Arrivo was founded in 2017 by former SpaceX engineer Brogan BamBrogan, who was also a co-founder of Hyperloop One (which is now Virgin Hyperloop One). BamBrogan was ousted from Hyperloop One in 2016 after a blow-up with fellow co-founder Shervin Pishevar and other executives at the company. Arrivo shuttered in late 2018 after running out of money.
“I was very happy to see our IP go to rLoop,” BamBrogan told The Verge in a text message. “They are an engineering-led organization with a great team.”
rLoop, meanwhile, was founded in 2015 after SpaceX announced plans to hold a hyperloop competition.
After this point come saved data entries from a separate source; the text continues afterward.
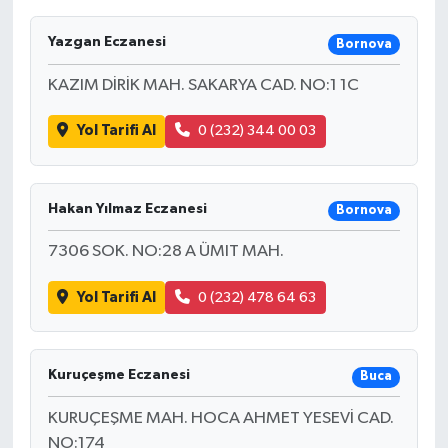
Yazgan Eczanesi
Bornova
KAZIM DİRİK MAH. SAKARYA CAD. NO:1 1C
Yol Tarifi Al
0 (232) 344 00 03
Hakan Yılmaz Eczanesi
Bornova
7306 SOK. NO:28 A ÜMIT MAH.
Yol Tarifi Al
0 (232) 478 64 63
Kuruçeşme Eczanesi
Buca
KURUÇEŞME MAH. HOCA AHMET YESEVİ CAD.
NO:174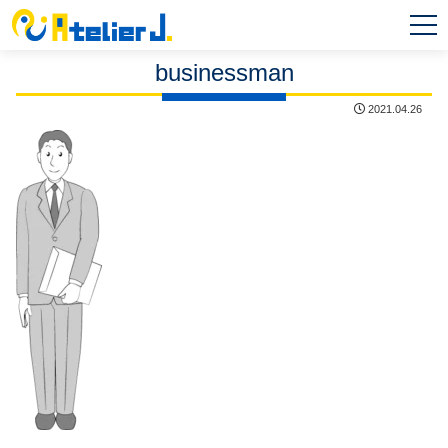
MEN
U
businessman
2021.04.26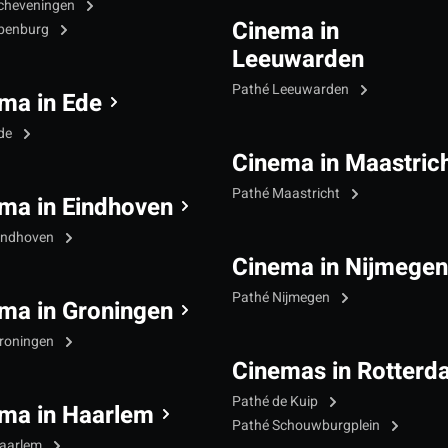
cheveningen
Cinema in
Ypenburg
Leeuwarden
Pathé Leeuwarden
ma in Ede
Ede
Cinema in Maastric
Pathé Maastricht
ma in Eindhoven
indhoven
Cinema in Nijmegen
Pathé Nijmegen
ma in Groningen
roningen
Cinemas in Rotterd
Pathé de Kuip
ma in Haarlem
Pathé Schouwburgplein
Haarlem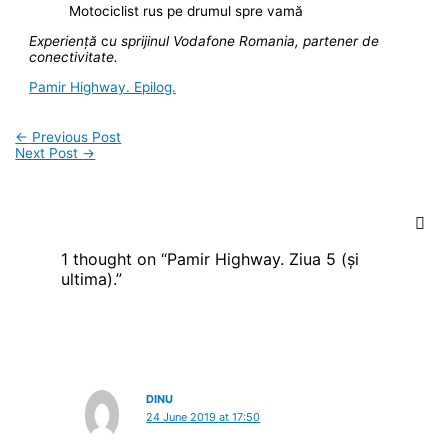
Motociclist rus pe drumul spre vamă
Experiență
c
u sprijinul Vodafone Romania, partener de
conectivitate.
Pamir Highway. Epilog.
←
Previous Post
Next Post
→
1 thought on “Pamir Highway. Ziua 5 (și
ultima).”
DINU
24 June 2019 at 17:50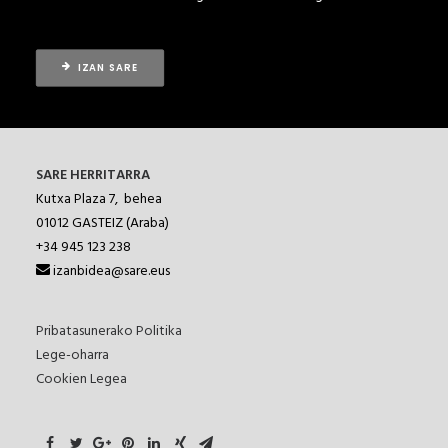
IZAN SARE
SARE HERRITARRA
Kutxa Plaza 7, behea
01012
GASTEIZ (Araba)
+34 945 123 238
izanbidea@sare.eus
Pribatasunerako Politika
Lege-oharra
Cookien Legea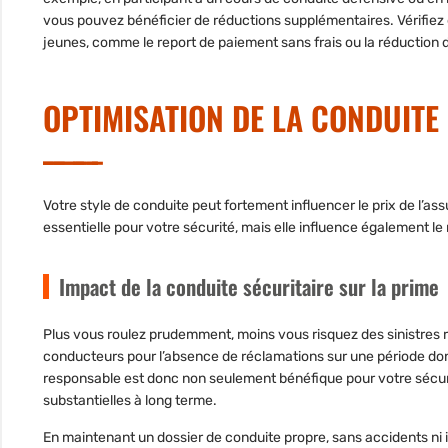
vous pouvez bénéficier de réductions supplémentaires. Vérifiez 
jeunes, comme le report de paiement sans frais ou la réduction 
OPTIMISATION DE LA CONDUIT
Votre style de conduite peut fortement influencer le prix de l’
essentielle pour votre sécurité, mais elle influence également l
Impact de la conduite sécuritaire sur la prime
Plus vous roulez prudemment, moins vous risquez des sinistre
conducteurs pour l’absence de réclamations sur une période don
responsable est donc non seulement bénéfique pour votre sécur
substantielles à long terme.
En maintenant un dossier de conduite propre, sans accidents ni 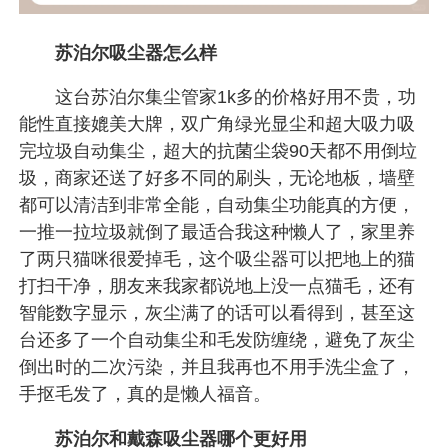
苏泊尔吸尘器怎么样
这台苏泊尔集尘管家1k多的价格好用不贵，功
能性直接媲美大牌，双广角绿光显尘和超大吸力吸
完垃圾自动集尘，超大的抗菌尘袋90天都不用倒垃
圾，商家还送了好多不同的刷头，无论地板，墙壁
都可以清洁到非常全能，自动集尘功能真的方便，
一推一拉垃圾就倒了最适合我这种懒人了，家里养
了两只猫咪很爱掉毛，这个吸尘器可以把地上的猫
打扫干净，朋友来我家都说地上没一点猫毛，还有
智能数字显示，灰尘满了的话可以看得到，甚至这
台还多了一个自动集尘和毛发防缠绕，避免了灰尘
倒出时的二次污染，并且我再也不用手洗尘盒了，
手抠毛发了，真的是懒人福音。
苏泊尔和戴森吸尘器哪个更好用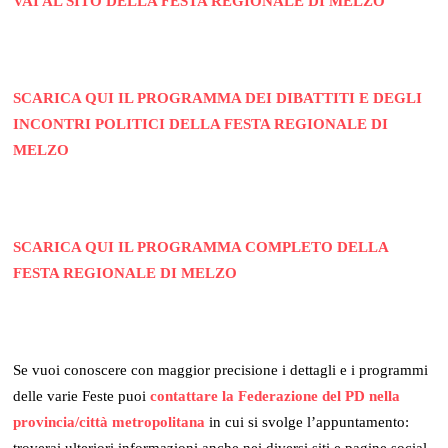
VAI AL SITO DELLA FESTA REGIONALE DI MELZO
SCARICA QUI IL PROGRAMMA DEI DIBATTITI E DEGLI
INCONTRI POLITICI DELLA FESTA REGIONALE DI
MELZO
SCARICA QUI IL PROGRAMMA COMPLETO DELLA
FESTA REGIONALE DI MELZO
Se vuoi conoscere con maggior precisione i dettagli e i programmi
delle varie Feste puoi
contattare la Federazione del PD nella
provincia/città metropolitana
in cui si svolge l’appuntamento: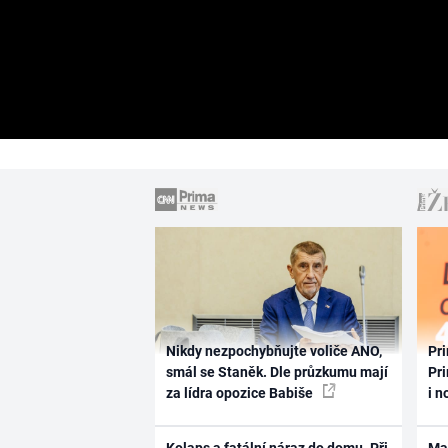
Nikdy nezpochybňujte voliče ANO,
Pri
smál se Staněk. Dle průzkumu mají
Pri
za lídra opozice Babiše
i n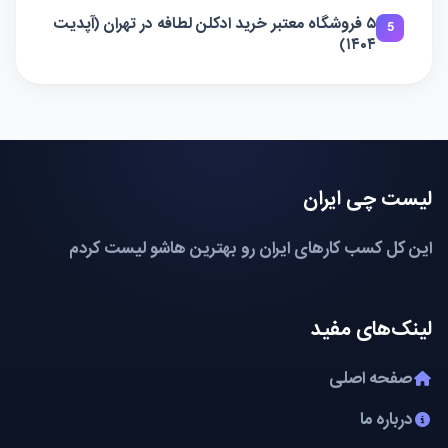
۵ فروشگاه معتبر خرید ادکلن لطافه در تهران (آپدیت
5
۱۴۰۴)
لیست چی ایران
این کل کسب کارهای ایران رو بهترین هاشو لیست کردم
لینک‌های مفید
صفحه اصلی
درباره ما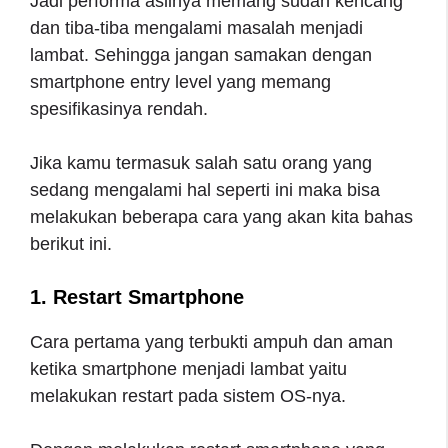
Jadi performa aslinya memang sudah kencang
dan tiba-tiba mengalami masalah menjadi
lambat. Sehingga jangan samakan dengan
smartphone entry level yang memang
spesifikasinya rendah.
Jika kamu termasuk salah satu orang yang
sedang mengalami hal seperti ini maka bisa
melakukan beberapa cara yang akan kita bahas
berikut ini.
1. Restart Smartphone
Cara pertama yang terbukti ampuh dan aman
ketika smartphone menjadi lambat yaitu
melakukan restart pada sistem OS-nya.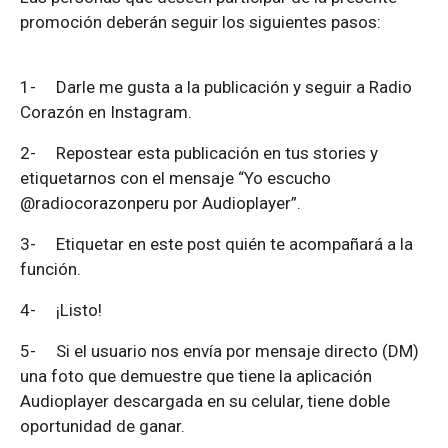
promoción deberán seguir los siguientes pasos:
1-
Darle me gusta a la publicación y seguir a Radio
Corazón en Instagram.
2-
Repostear esta publicación en tus stories y
etiquetarnos con el mensaje “Yo escucho
@radiocorazonperu por Audioplayer”.
3-
Etiquetar en este post quién te acompañará a la
función.
4-
¡Listo!
5-
Si el usuario nos envía por mensaje directo (DM)
una foto que demuestre que tiene la aplicación
Audioplayer descargada en su celular, tiene doble
oportunidad de ganar.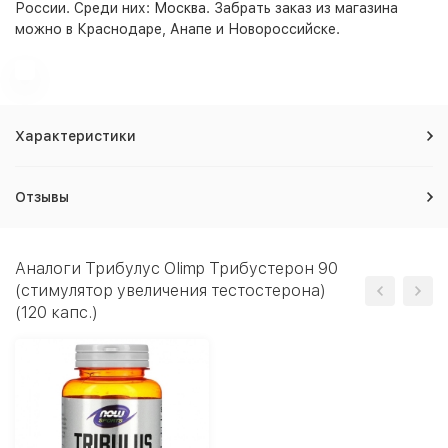
России. Среди них:
Москва
. Забрать заказ из магазина
можно в Краснодаре, Анапе и Новороссийске.
Характеристики
Отзывы
Аналоги Трибулус Olimp Трибустерон 90
(стимулятор увеличения тестостерона)
(120 капс.)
Lessard and other members of the SpaceX subreddit eventually pulled together some 140 engineers and designers and became the only non-university team to advance out of the design round and into the final competition where they ultimately won an “innovation award.”
“We’ve had a fairly close relationship over the years with Brogan, and we were disheartened when we heard that they were closing up shop,” Lessard said. “We were in talks with [Arrivo] since that point to figure out exactly what they’ve been working on, what was happening with the IP, and so we ended up acquiring it earlier this year.”
Lessard said rLoop has had “conversations with a number of key [Arrivo] employees” and that “many of them have expressed the desire to see the concept through.”
A number of hyperloop startups popped up in the wake of Musk’s 2013 white paper, though the idea is still in its infancy. Virgin Hyperloop One has amassed the biggest war chest in pursuit of the idea. The company raised $172 million earlier this year (with much of the investment coming from a major port operator in Dubai) to add to previous funding of $295 million.